Odpowiedzi opublikowane przez Michał 1201

  1. W dniu 2.02.2024 o 11:34, kubaxc332 napisał(a):

    W teorii każde ognisko korozji powinno się jak najszybciej usunąć. Problem w tym, że takich niewidocznych ognisk i to znacznie większych masz pewnie bardzo dużo. Jeśli masz czas to zdemontuj błotniki i je wyczyść- to tylko kwestia czasu jak zostaną zjedzone na wylot. Jak będą w złym stanie to możesz powoli zacząć szukać używanych, o które jest bardzo trudno.

    Trudno mi oceniać na podstawie kilku zdjęć, ale wydaje mi się, że czeka Cię kosztowny remont blacharski za kilka lat.
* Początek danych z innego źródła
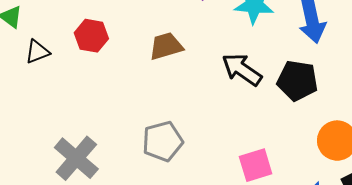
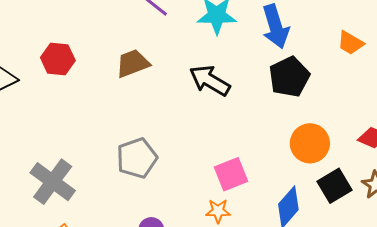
black pentagon: (297, 81) -> (289, 77), moved, turned -30

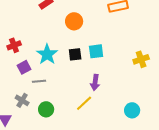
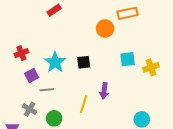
orange circle: (74, 21) -> (105, 29), moved
cyan square: (96, 51) -> (128, 59), moved
yellow line: (84, 103) -> (84, 104), moved, turned -30

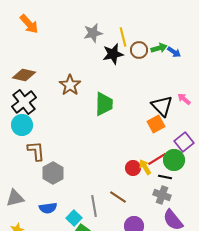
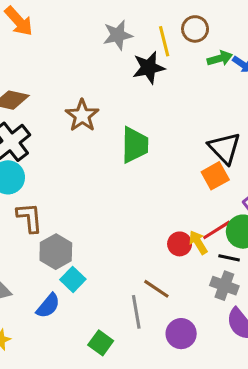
brown circle: (139, 50) -> (195, 29), moved
gray line: (94, 206) -> (136, 312), moved
blue semicircle: (48, 208) -> (48, 306), turned -42
cyan square: (74, 218) -> (73, 279), moved

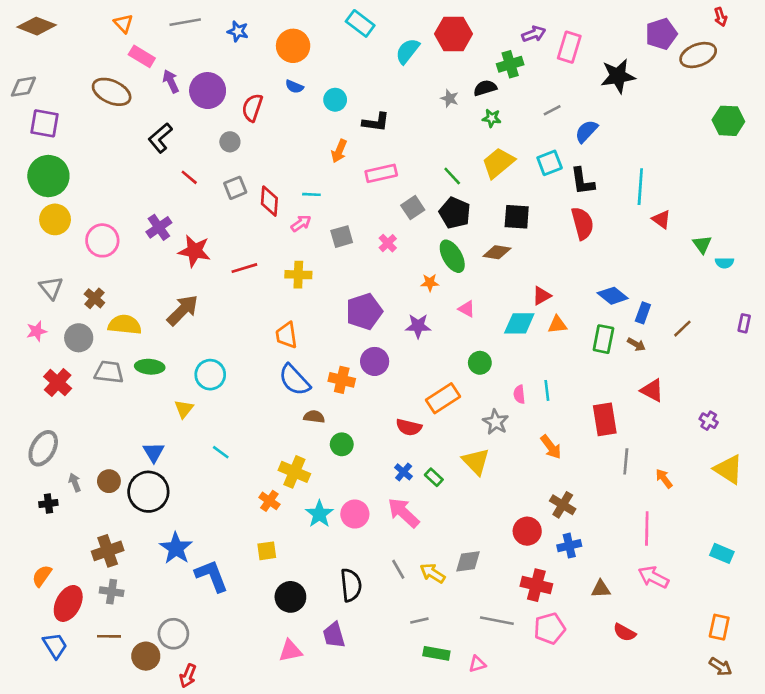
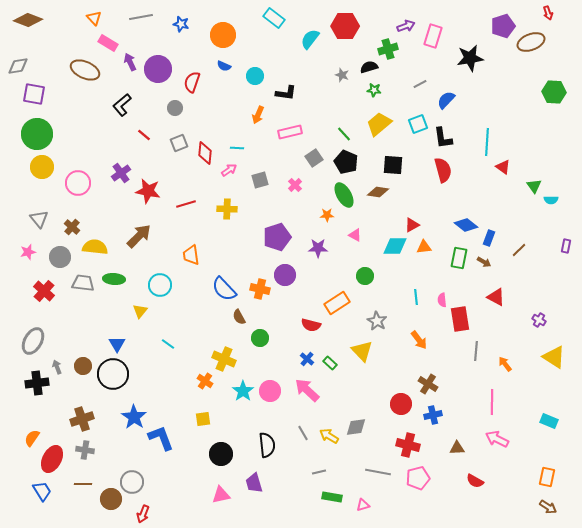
orange trapezoid: (286, 335) -> (191, 255), moved
pink semicircle: (519, 394) -> (442, 300), moved
brown semicircle: (314, 417) -> (239, 317), turned -126
black cross: (48, 504) -> (37, 383), size x1.6

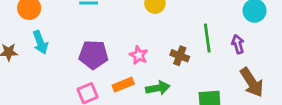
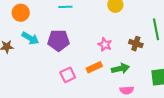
cyan arrow: (40, 42) -> (30, 38), turned -36
purple pentagon: (94, 55) -> (59, 40), moved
Nawet jeśli zrobisz zaprawki od zewnątrz to i tak blachy zostaną od środka zjedzone.

    Możesz spróbować zastosować jakieś neutralizatory rdzy. Nigdy tego nie stosowałem, ale możesz poczytać, bo być może tanim kosztem spowolnisz proces korozji. 

     

    Na Twoim miejscu skupiłbym się na podwoziu - piaskowanie + konserwacja jeśli będzie co konserwować. Możesz sprawdzić stan tylnych kielichów, co może Ci dużo powiedzieć czy warto w ogóle dokładać do tego samochodu.

     

    Bardzo dziękuję za odpowiedź, choć "dobiłeś" mnie tymi wieloma ogniskami, których może być nie widać :-). Faktycznie trzeba się dokładnie przyjrzeć całemu autu.

    P.S. Nie zdemontuję błotników, nie jestem w tym biegły ;-)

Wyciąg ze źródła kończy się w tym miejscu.